Based on cap compression rates, the market has moved beyond the prior 2007 top and continues to power forward, driven by low interest rates, a shortage of supply and “discipline” in commercial development. The industry has also shaken off negative global events, such as the European sovereign debt crisis, softening economic outlook in Asia or the US political gridlock.
As a result, there is a continued compression in yields, increasing rents and a run up in values. Altus finds that yields have not yet compressed to the point of investor discomfort and confidence is sustaining.
The major difference between today and 2007 is ultra-low interest rates and little prospect that they will move upwards in the near future. At the prior Q2 2007 peak, the 10-year Government of Canada bond rate was around 4.0% compared with the current rate of 2.0%. “In 2007 financing was available but it was more expensive then it is now to borrow money,” said Marie-France Benoit, a director with Altus InSite. “There is a lot of liquidity and a lot of financing available.”
Cap rate compression slowed in the fourth quarter of 2012 amid the worst fears of the European sovereign debt crisis before picking up again in this quarter, noted Benoit. “In the last quarter we wondered if we hit bottom or was just a pause. Now we know it was just a pause.”
The Altus survey said most asset classes are now beyond the 2007 peak, especially the most sought-after asset classes such as super regional malls and downtown Class A office towers. The one except is industrial properties, which is currently catching up and was one of the most prized asset classes among investors in the Q1 survey. “What it tells me is the industrial is seen as a type of asset that has a lot of upside,” she said. “It was so beaten in the recession it is recovering. Especially in Toronto and Montreal which were really affected by the recession, we see leasing activity picking up and it seems like the worst days are over.” Retail, which was a very popular asset in 2011, has moved down the preference list among investors.
Multi-Tenant and Single Tenant Industrial replaced retail options among prospective buyers, with 9.0 and 6.5 buyers for every seller respectively. Tier 1 Regional Mall (5.0 buyers for every seller) and Food Anchored Retail Strip (4.4 buyers for every seller) have slipped to third and fourth positions respectively, while Downtown Class “AA” Office has moved down to seventh position from number three.

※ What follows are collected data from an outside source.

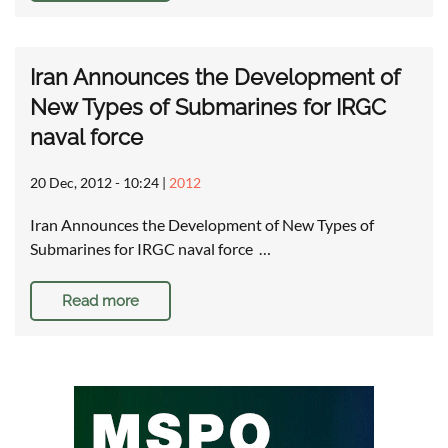
Iran Announces the Development of
New Types of Submarines for IRGC
naval force
20 Dec, 2012 - 10:24
|
2012
Iran Announces the Development of New Types of
Submarines for IRGC naval force …
Read more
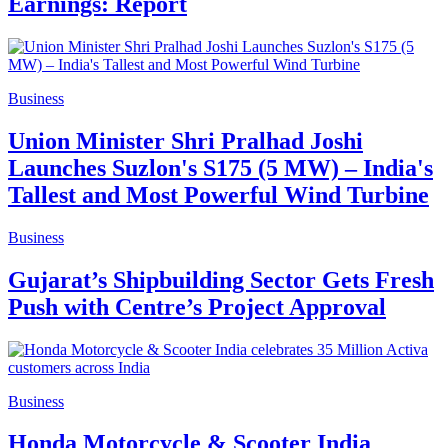
Earnings: Report
Business
Union Minister Shri Pralhad Joshi
Launches Suzlon's S175 (5 MW) – India's
Tallest and Most Powerful Wind Turbine
Business
Gujarat’s Shipbuilding Sector Gets Fresh
Push with Centre’s Project Approval
Business
Honda Motorcycle & Scooter India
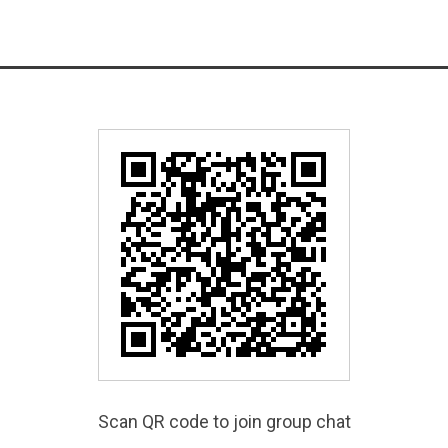
Scan QR code to join group chat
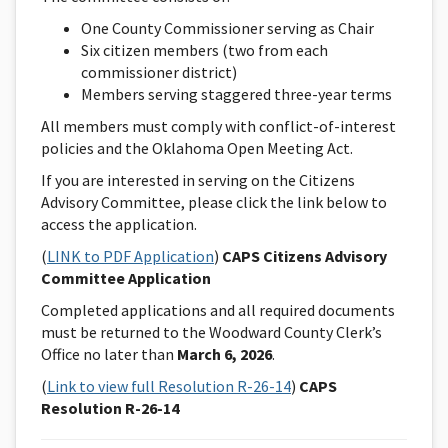
One County Commissioner serving as Chair
Six citizen members (two from each
commissioner district)
Members serving staggered three-year terms
All members must comply with conflict-of-interest
policies and the Oklahoma Open Meeting Act.
If you are interested in serving on the Citizens
Advisory Committee, please click the link below to
access the application.
(
LINK to PDF Application
)
CAPS Citizens Advisory
Committee Application
Completed applications and all required documents
must be returned to the Woodward County Clerk’s
Office no later than
March 6, 2026
.
(
Link to view full Resolution R-26-14
)
CAPS
Resolution R-26-14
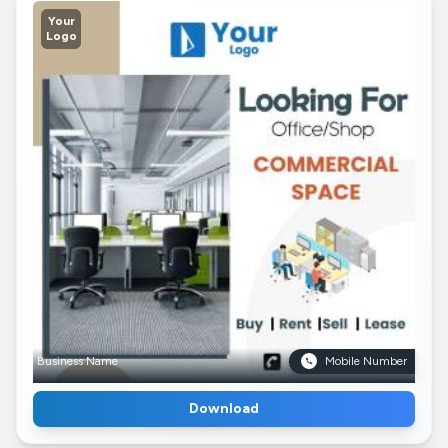
Your
Logo
Business Name
Mobile Number
Download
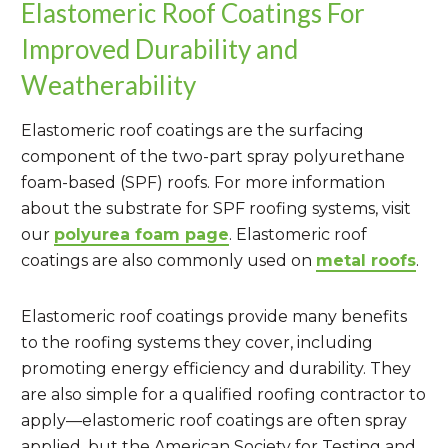
Elastomeric Roof Coatings For
Improved Durability and
Weatherability
Elastomeric roof coatings are the surfacing
component of the two-part spray polyurethane
foam-based (SPF) roofs. For more information
about the substrate for SPF roofing systems, visit
our
polyurea foam page
. Elastomeric roof
coatings are also commonly used on
metal roofs
.
Elastomeric roof coatings provide many benefits
to the roofing systems they cover, including
promoting energy efficiency and durability. They
are also simple for a qualified roofing contractor to
apply—elastomeric roof coatings are often spray
applied, but the American Society for Testing and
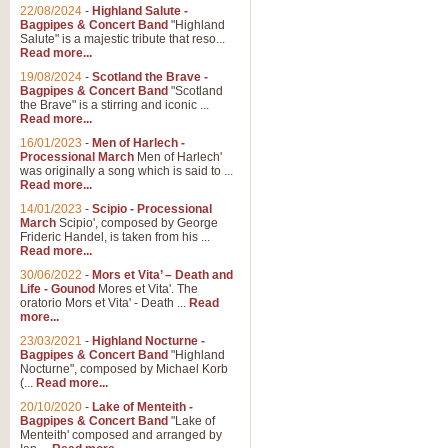
22/08/2024
-
Highland Salute -
Bagpipes & Concert Band
"Highland
Salute" is a majestic tribute that reso...
Read more...
19/08/2024
-
Scotland the Brave -
Bagpipes & Concert Band
"Scotland
the Brave" is a stirring and iconic ...
Read more...
16/01/2023
-
Men of Harlech -
Processional March
Men of Harlech'
was originally a song which is said to ...
Read more...
14/01/2023
-
Scipio - Processional
March
Scipio', composed by George
Frideric Handel, is taken from his ...
Read more...
30/06/2022
-
Mors et Vita’ – Death and
Life - Gounod
Mores et Vita'. The
oratorio Mors et Vita' - Death ...
Read
more...
23/03/2021
-
Highland Nocturne -
Bagpipes & Concert Band
"Highland
Nocturne", composed by Michael Korb
(...
Read more...
20/10/2020
-
Lake of Menteith -
Bagpipes & Concert Band
"Lake of
Menteith' composed and arranged by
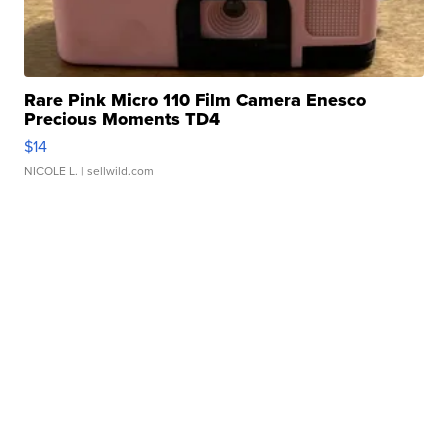
Rare Pink Micro 110 Film Camera Enesco
Precious Moments TD4
$14
NICOLE L.
| sellwild.com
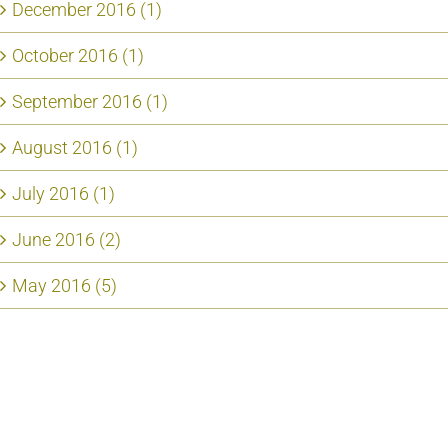
December 2016 (1)
October 2016 (1)
September 2016 (1)
August 2016 (1)
July 2016 (1)
June 2016 (2)
May 2016 (5)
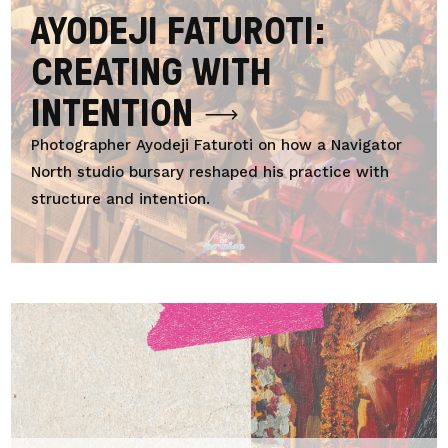
AYODEJI FATUROTI:
CREATING WITH
INTENTION
Photographer Ayodeji Faturoti on how a Navigator
North studio bursary reshaped his practice with
structure and intention.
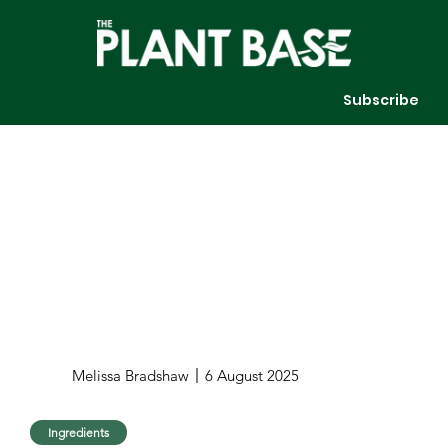
Subscribe
Melissa Bradshaw
6 August 2025
Ingredients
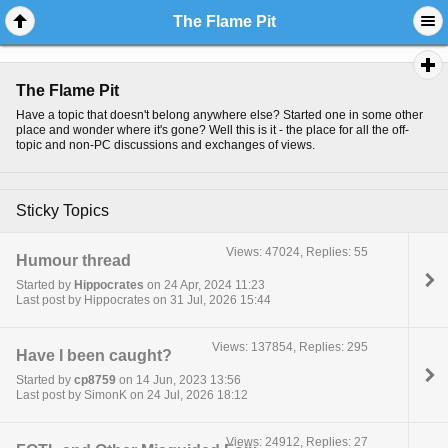
The Flame Pit
The Flame Pit
Have a topic that doesn't belong anywhere else? Started one in some other
place and wonder where it's gone? Well this is it - the place for all the off-
topic and non-PC discussions and exchanges of views.
Sticky Topics
Views: 47024, Replies: 55
Humour thread
Started by
Hippocrates
on 24 Apr, 2024 11:23
Last post by Hippocrates on 31 Jul, 2026 15:44
Views: 137854, Replies: 295
Have I been caught?
Started by
cp8759
on 14 Jun, 2023 13:56
Last post by SimonK on 24 Jul, 2026 18:12
Views: 24912, Replies: 27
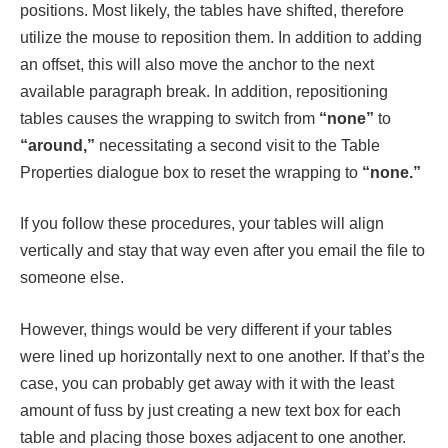
positions. Most likely, the tables have shifted, therefore
utilize the mouse to reposition them. In addition to adding
an offset, this will also move the anchor to the next
available paragraph break. In addition, repositioning
tables causes the wrapping to switch from
“none”
to
“around,”
necessitating a second visit to the Table
Properties dialogue box to reset the wrapping to
“none.”
If you follow these procedures, your tables will align
vertically and stay that way even after you email the file to
someone else.
However, things would be very different if your tables
were lined up horizontally next to one another. If that’s the
case, you can probably get away with it with the least
amount of fuss by just creating a new text box for each
table and placing those boxes adjacent to one another.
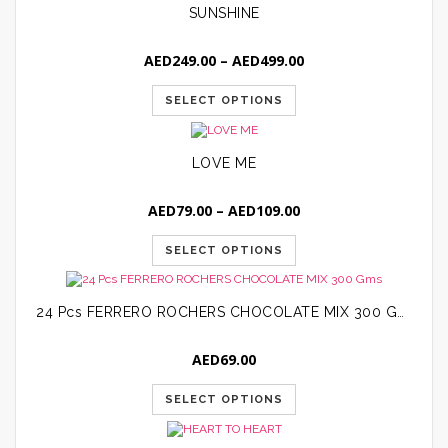
SUNSHINE
Price
AED
249.00
–
AED
499.00
range:
AED249.00
SELECT OPTIONS
through
AED499.00
LOVE ME
Price
AED
79.00
–
AED
109.00
range:
AED79.00
SELECT OPTIONS
through
AED109.00
24 Pcs FERRERO ROCHERS CHOCOLATE MIX 300 Gms
AED
69.00
SELECT OPTIONS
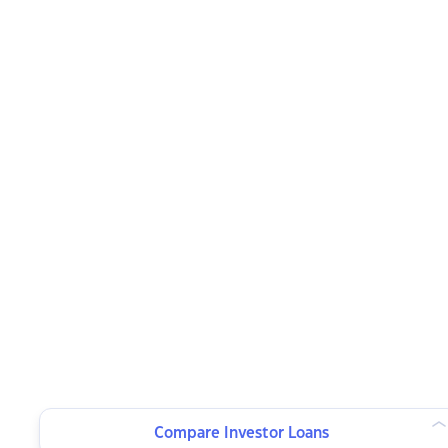
Compare Investor Loans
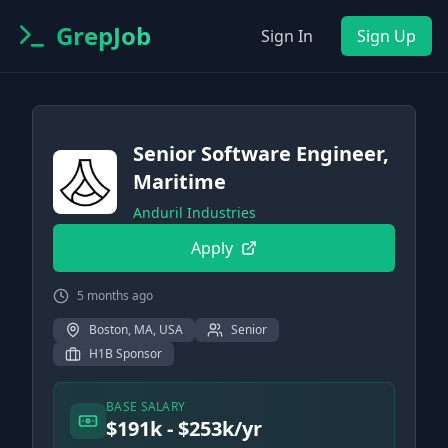
GrepJob
Sign In
Sign Up
Senior Software Engineer,
Maritime
Anduril Industries
Apply
5 months ago
Boston, MA, USA
Senior
H1B Sponsor
BASE SALARY
$191k - $253k/yr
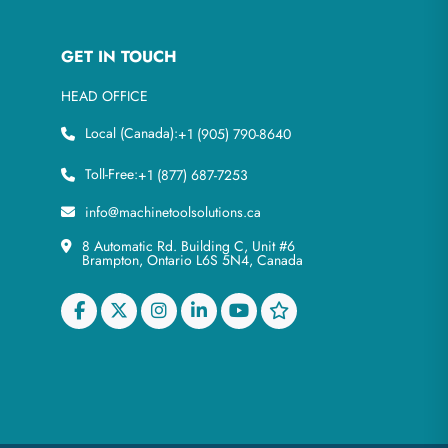
GET IN TOUCH
HEAD OFFICE
Local (Canada):
+1 (905) 790-8640
Toll-Free:
+1 (877) 687-7253
info@machinetoolsolutions.ca
8 Automatic Rd. Building C, Unit #6
Brampton, Ontario L6S 5N4, Canada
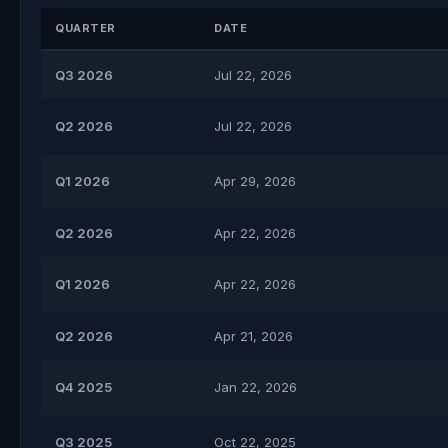
QUARTER
DATE
Q3 2026
Jul 22, 2026
Q2 2026
Jul 22, 2026
Q1 2026
Apr 29, 2026
Q2 2026
Apr 22, 2026
Q1 2026
Apr 22, 2026
Q2 2026
Apr 21, 2026
Q4 2025
Jan 22, 2026
Q3 2025
Oct 22, 2025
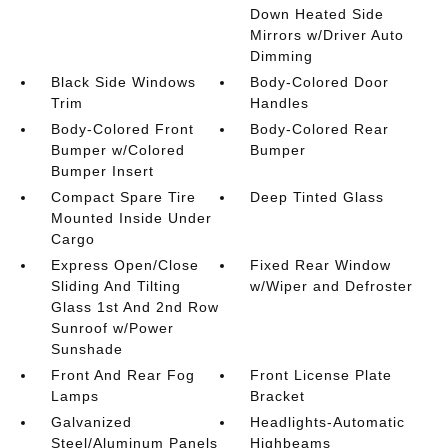
Down Heated Side
Mirrors w/Driver Auto
Dimming
Black Side Windows
Body-Colored Door
Trim
Handles
Body-Colored Front
Body-Colored Rear
Bumper w/Colored
Bumper
Bumper Insert
Compact Spare Tire
Deep Tinted Glass
Mounted Inside Under
Cargo
Express Open/Close
Fixed Rear Window
Sliding And Tilting
w/Wiper and Defroster
Glass 1st And 2nd Row
Sunroof w/Power
Sunshade
Front And Rear Fog
Front License Plate
Lamps
Bracket
Galvanized
Headlights-Automatic
Steel/Aluminum Panels
Highbeams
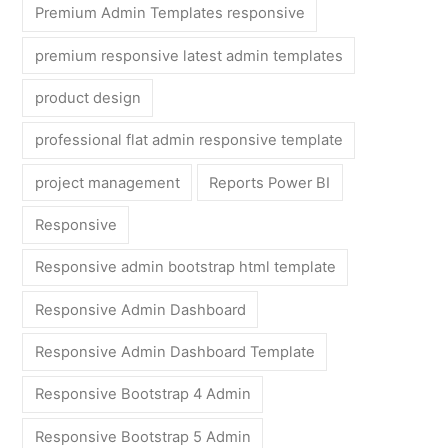
Premium Admin Templates responsive
premium responsive latest admin templates
product design
professional flat admin responsive template
project management
Reports Power BI
Responsive
Responsive admin bootstrap html template
Responsive Admin Dashboard
Responsive Admin Dashboard Template
Responsive Bootstrap 4 Admin
Responsive Bootstrap 5 Admin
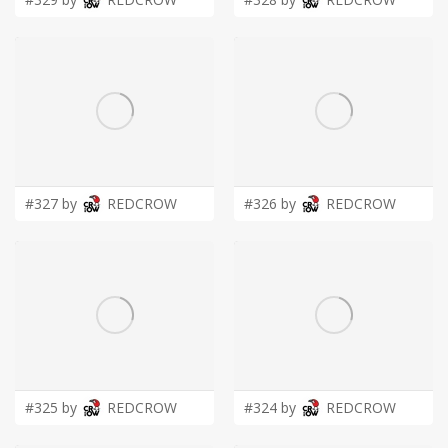
#327 by
REDCROW
#326 by
REDCROW
#325 by
REDCROW
#324 by
REDCROW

Interestingly, Downtown Office Land maintained a top ten position, underscoring a new office construction cycle in many locations. The largest upward move from the last survey was Multi Tenant Industrial, which moved into number one position from tenth position. The other noteworthy product is Hotels, which moved into positive territory at 1.3 buyers per seller for the first time since the economic crash. Only two asset classes, Suburban Office Land and Suburban Class “B” Office, remain in negative position with more sellers than buyers.
“The respondents expect values to continue to increase, rents are firming up, so revenues are improving and there is no oversupply,” said Benoit. “So for the most popular asset classes there is no oversupply. All the projects that were built in Calgary and Toronto, downtown office towers are well leased, they are filling up well. All the signs are positive, there are not a lot of clouds on the horizon.”
The low interest rate environment has not only made real estate investments more affordable, it has also made them more attractive as an asset class as investors are finding it difficult to stay ahead of inflation with fixed income investments,” the Altus InSite director noted.
Deal activity is also on the rise as more sellers have stepped forward to meet that increased demand for property. “Products were really rare and now quantity of product available for sale has improved in the last six months,” she said. “We have had more investment activity than we had a year ago.”